Langsam streckte er die Hand aus. Der Puls hämmerte in seiner Halsschlagader.
Ich bin dazu gemacht, dachte er.
»Ich bin dazu gemacht«, flüsterte er.
»Kantiran!« Es war Cosmuels Stimme. »Was ist mit dir?«
Die fremden Bilder fielen von ihm ab, doch nicht das instinktive, überwältigende Verlangen, das zu tun, was getan werden musste. Wofür er bestimmt war. Er - Kantiran. Oder er - der Vektor Helm? Die Nachtlicht-Rüstung?
Er schlug die Hände vor die Augen.
Und konnte doch Kamuko sehen. Mit dem Erlöschen des Vibra-Psi war viel Druck von ihr abgefallen, doch mit dem geheimnisvollen Phänomen war auch er zurückgekehrt. Die Aeganerin befand sich in einem Schockzustand. Wahrscheinlich waren es die vollkommen wirkungslosen Angriffe auf GLOIN TRAITOR, die Kamuko endgültig zermürbten, ihr jedes Quäntchen noch verbliebener eigener Kraft raubten.
Dies war das Ende.
Es war vorbei.
Jede weitere Attacke war ein Hohn, eine Farce, geboren aus trotziger Verzweiflung.

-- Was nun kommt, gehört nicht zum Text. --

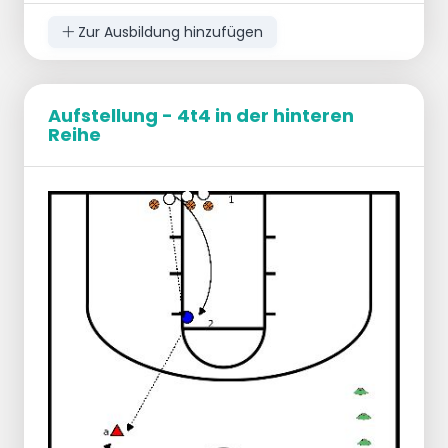
Zur Ausbildung hinzufügen
Aufstellung - 4t4 in der hinteren
Reihe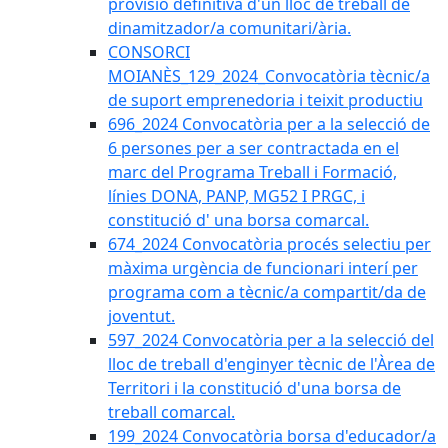
provisió definitiva d'un lloc de treball de
dinamitzador/a comunitari/ària.
CONSORCI
MOIANÈS_129_2024_Convocatòria tècnic/a
de suport emprenedoria i teixit productiu
696_2024 Convocatòria per a la selecció de
6 persones per a ser contractada en el
marc del Programa Treball i Formació,
línies DONA, PANP, MG52 I PRGC, i
constitució d' una borsa comarcal.
674_2024 Convocatòria procés selectiu per
màxima urgència de funcionari interí per
programa com a tècnic/a compartit/da de
joventut.
597_2024 Convocatòria per a la selecció del
lloc de treball d'enginyer tècnic de l'Àrea de
Territori i la constitució d'una borsa de
treball comarcal.
199_2024 Convocatòria borsa d'educador/a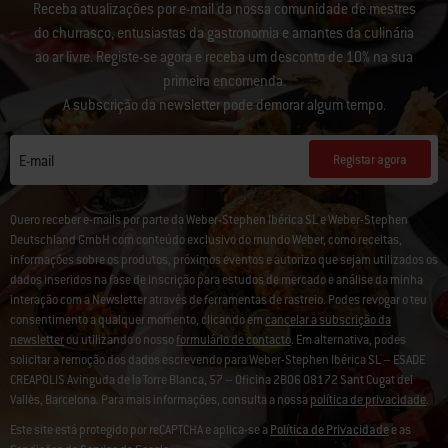
Receba atualizações por e-mail da nossa comunidade de mestres
do churrasco, entusiastas da gastronomia e amantes da culinária
ao ar livre. Registe-se agora e receba um desconto de 10% na sua
primeira encomenda.
A subscrição da newsletter pode demorar algum tempo.
Registar agora
E-mail
Quero receber e-mails por parte da Weber-Stephen Ibérica SL e Weber-Stephen
Deutschland GmbH com conteúdo exclusivo do mundo Weber, como receitas,
informações sobre os produtos, próximos eventos e autorizo que sejam utilizados os
dados inseridos na fase de inscrição para estudos de mercado e análise da minha
interação com a Newsletter através de ferramentas de rastreio. Podes revogar o teu
consentimento a qualquer momento, clicando em
cancelar a subscrição da
newsletter
ou utilizando o nosso
formulário de contacto
. Em alternativa, podes
solicitar a remoção dos dados escrevendo para Weber-Stephen Ibérica SL – ESADE
CREAPOLIS Avinguda de la Torre Blanca, 57 – Oficina 2B06 08172 Sant Cugat del
Vallès, Barcelona. Para mais informações, consulta a nossa
política de privacidade
.
Este site está protegido por reCAPTCHA e aplica-se a
Política de Privacidade
e as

Er verstand besser als je zuvor, welche immense psychische Kraft Kamuko permanent aufbringen musste, um gegen das Drängen der Rüstung anzugehen. Denn er fühlte es selbst, wie es in ihm tobte, an seiner Seele und seinem Verstand zerrte.
Kantiran schrie.
Kamuko schrie.
Beide krümmten sich zusammen, als wollten sie sich gegen etwas wehren, was gar nicht vorhanden war und doch ihren Geist auffraß.
Er richtete sich auf. Drei Meter trennten ihn von Kamuko. Von dem Helm. Von der Nachtlicht-Rüstung.
Die Aeganerin löste das Etui vom Gürtel.
Kantiran hörte Cosmuels Stimme, doch er verstand nicht die Worte, die sie sagte. Was sie auch sagte, es war ohne jede Relevanz. Genauso wie Cosmuel selbst. Wie Kantiran. Wie Kamuko.
Nur eines zählte: das Instrument, das die Ordnungsmächte geschaffen hatten, damit es im Kampf gegen Negasphären eingesetzt wurde.
Vor Kantirans Augen drehte Kamuko das Etui in ihren Händen, wieder und wieder, einen ewigen zeitlosen Moment lang. Dann öffnete sie es, zog ein blaugraues, kleines Paket heraus und übte auf dessen Seiten leichten Druck aus. Exakt jenen Druck, der nötig war, um den Vektor-Helm zu entfalten.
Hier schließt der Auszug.